Add a .bss-like scheme for encoded const allocs

2025-06-05 11:48:30 +00:00 · 2025-02-16 16:16:41 -05:00 · 2025-02-16 16:16:41 -05:00 · b75b67fa4a
commit b75b67fa4a
parent 3b022d8cee
2 changed files with 117 additions and 4 deletions
--- a/compiler/rustc_abi/src/lib.rs
+++ b/compiler/rustc_abi/src/lib.rs
@ -791,7 +791,7 @@ impl Align {
    }
    #[inline]
-    pub fn bytes(self) -> u64 {
+    pub const fn bytes(self) -> u64 {
        1 << self.pow2
    }
@ -801,7 +801,7 @@ impl Align {
    }
    #[inline]
-    pub fn bits(self) -> u64 {
+    pub const fn bits(self) -> u64 {
        self.bytes() * 8
    }
--- a/compiler/rustc_middle/src/mir/interpret/allocation.rs
+++ b/compiler/rustc_middle/src/mir/interpret/allocation.rs
@ -15,7 +15,9 @@ use provenance_map::*;
 use rustc_abi::{Align, HasDataLayout, Size};
 use rustc_ast::Mutability;
 use rustc_data_structures::intern::Interned;
-use rustc_macros::{HashStable, TyDecodable, TyEncodable};
+use rustc_macros::HashStable;
 use rustc_serialize::{Decodable, Encodable};
 use rustc_type_ir::{TyDecoder, TyEncoder};
 use super::{
    AllocId, BadBytesAccess, CtfeProvenance, InterpErrorKind, InterpResult, Pointer,
@ -77,7 +79,7 @@ impl AllocBytes for Box<[u8]> {
 /// module provides higher-level access.
 // Note: for performance reasons when interning, some of the `Allocation` fields can be partially
 // hashed. (see the `Hash` impl below for more details), so the impl is not derived.
-#[derive(Clone, Eq, PartialEq, TyEncodable, TyDecodable)]
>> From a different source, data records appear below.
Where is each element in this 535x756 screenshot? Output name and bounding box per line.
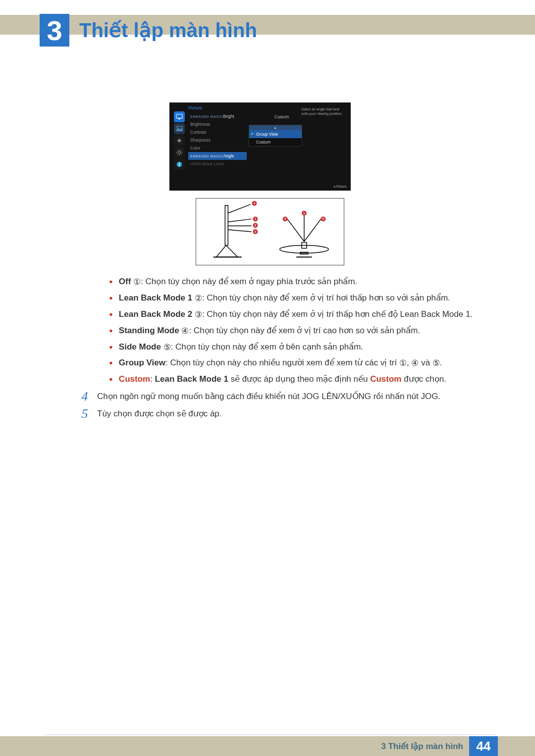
svg-line-10 xyxy=(181,154,181,154)
svg-rect-1 xyxy=(178,119,180,120)
bullet-dot-icon: ● xyxy=(109,340,113,355)
osd-menu-item: SAMSUNG MAGICBright xyxy=(188,112,247,120)
bullet-dot-icon: ● xyxy=(109,275,113,290)
svg-point-3 xyxy=(177,128,178,129)
svg-line-18 xyxy=(228,219,251,222)
osd-menu-item: Brightness xyxy=(188,120,247,128)
monitor-icon xyxy=(174,111,185,122)
bullet-dot-icon: ● xyxy=(109,324,113,339)
step-number: 4 xyxy=(79,390,90,404)
svg-line-11 xyxy=(177,154,178,154)
chapter-number-box: 3 xyxy=(40,14,69,47)
bullet-item: ● Lean Back Mode 1 ②: Chọn tùy chọn này … xyxy=(109,291,485,306)
svg-rect-14 xyxy=(179,164,179,166)
osd-arrow-up-icon: ▴ xyxy=(249,125,302,130)
step-item: 5 Tùy chọn được chọn sẽ được áp. xyxy=(94,407,485,421)
bullet-item: ● Off ①: Chọn tùy chọn này để xem ở ngay… xyxy=(109,275,485,290)
bullet-dot-icon: ● xyxy=(109,356,113,371)
svg-line-9 xyxy=(177,151,178,151)
bullet-item: ● Lean Back Mode 2 ③: Chọn tùy chọn này … xyxy=(109,307,485,322)
bullet-item: ● Group View: Chọn tùy chọn này cho nhiề… xyxy=(109,356,485,371)
osd-sidebar-icons xyxy=(172,110,186,171)
osd-menu-item-selected: SAMSUNG MAGICAngle xyxy=(188,152,247,160)
bullet-item: ● Standing Mode ④: Chọn tùy chọn này để … xyxy=(109,324,485,339)
gear-icon xyxy=(174,147,185,158)
osd-menu-item: Contrast xyxy=(188,128,247,136)
osd-panel-title: Picture xyxy=(188,105,202,110)
svg-line-12 xyxy=(181,151,181,151)
svg-rect-0 xyxy=(176,114,182,118)
svg-line-31 xyxy=(287,218,304,241)
chapter-title: Thiết lập màn hình xyxy=(79,19,257,42)
svg-line-17 xyxy=(228,204,250,213)
svg-point-4 xyxy=(178,151,180,153)
bullet-dot-icon: ● xyxy=(109,291,113,306)
osd-menu-item-disabled: HDMI Black Level xyxy=(188,160,247,168)
osd-screenshot: Picture SAMSUNG MAGICBright Brightness C… xyxy=(169,102,351,191)
step-text: Chọn ngôn ngữ mong muốn bằng cách điều k… xyxy=(97,390,440,404)
picture-icon xyxy=(174,123,185,134)
chapter-number: 3 xyxy=(47,14,62,47)
footer-page-number: 44 xyxy=(469,736,498,756)
osd-popup-option: Custom xyxy=(249,138,302,146)
step-text: Tùy chọn được chọn sẽ được áp. xyxy=(97,407,222,421)
angle-diagram: 4 1 2 3 1 5 5 xyxy=(196,198,344,265)
svg-point-15 xyxy=(179,162,180,163)
footer-title: 3 Thiết lập màn hình xyxy=(381,736,463,756)
osd-popup-option-selected: Group View xyxy=(249,130,302,138)
bullet-dot-icon: ● xyxy=(109,372,113,387)
svg-line-20 xyxy=(228,230,251,232)
bullet-item: ● Custom: Lean Back Mode 1 sẽ được áp dụ… xyxy=(109,372,485,387)
osd-return-label: Return xyxy=(333,185,347,189)
bullet-item: ● Side Mode ⑤: Chọn tùy chọn này để xem … xyxy=(109,340,485,355)
osd-menu-list: SAMSUNG MAGICBright Brightness Contrast … xyxy=(188,112,247,168)
osd-value-custom: Custom xyxy=(274,114,289,119)
step-item: 4 Chọn ngôn ngữ mong muốn bằng cách điều… xyxy=(94,390,485,404)
svg-line-32 xyxy=(304,218,321,241)
body-text: ● Off ①: Chọn tùy chọn này để xem ở ngay… xyxy=(94,273,485,421)
footer-divider xyxy=(45,734,495,735)
osd-help-text: Select an angle that best suits your vie… xyxy=(301,107,346,116)
bullet-dot-icon: ● xyxy=(109,307,113,322)
step-number: 5 xyxy=(79,407,90,421)
resize-icon xyxy=(174,135,185,146)
osd-menu-item: Color xyxy=(188,144,247,152)
info-icon xyxy=(174,159,185,170)
osd-popup: ▴ Group View Custom xyxy=(249,125,302,147)
osd-menu-item: Sharpness xyxy=(188,136,247,144)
+#[derive(Clone, Eq, PartialEq)]
 #[derive(HashStable)]
 pub struct Allocation<Prov: Provenance = CtfeProvenance, Extra = (), Bytes = Box<[u8]>> {
    /// The actual bytes of the allocation.
@ -101,6 +103,117 @@ pub struct Allocation<Prov: Provenance = CtfeProvenance, Extra = (), Bytes = Box
    pub extra: Extra,
 }
 /// Helper struct that packs an alignment, mutability, and "all bytes are zero" flag together.
 ///
 /// Alignment values always have 2 free high bits, and we check for this in our [`Encodable`] impl.
 struct AllocFlags {
    align: Align,
    mutability: Mutability,
    all_zero: bool,
 }
 impl<E: TyEncoder> Encodable<E> for AllocFlags {
    fn encode(&self, encoder: &mut E) {
        // Make sure Align::MAX can be stored with the high 2 bits unset.
        const {
            let max_supported_align_repr = u8::MAX >> 2;
            let max_supported_align = 1 << max_supported_align_repr;
            assert!(Align::MAX.bytes() <= max_supported_align)
        }
        let mut flags = self.align.bytes().trailing_zeros() as u8;
        flags |= match self.mutability {
            Mutability::Not => 0,
            Mutability::Mut => 1 << 6,
        };
        flags |= (self.all_zero as u8) << 7;
        flags.encode(encoder);
    }
 }
 impl<D: TyDecoder> Decodable<D> for AllocFlags {
    fn decode(decoder: &mut D) -> Self {
        let flags: u8 = Decodable::decode(decoder);
        let align = flags & 0b0011_1111;
        let mutability = flags & 0b0100_0000;
        let all_zero = flags & 0b1000_0000;
        let align = Align::from_bytes(1 << align).unwrap();
        let mutability = match mutability {
            0 => Mutability::Not,
            _ => Mutability::Mut,
        };
        let all_zero = all_zero > 0;
        AllocFlags { align, mutability, all_zero }
    }
 }
 /// Efficiently detect whether a slice of `u8` is all zero.
 ///
 /// This is used in encoding of [`Allocation`] to special-case all-zero allocations. It is only
 /// optimized a little, because for many allocations the encoding of the actual bytes does not
 /// dominate runtime.
 #[inline]
 fn all_zero(buf: &[u8]) -> bool {
    // In the empty case we wouldn't encode any contents even without this system where we
    // special-case allocations whose contents are all 0. We can return anything in the empty case.
    if buf.is_empty() {
        return true;
    }
    // Just fast-rejecting based on the first element significantly reduces the amount that we end
    // up walking the whole array.
    if buf[0] != 0 {
        return false;
    }
    // This strategy of combining all slice elements with & or | is unbeatable for the large
    // all-zero case because it is so well-understood by autovectorization.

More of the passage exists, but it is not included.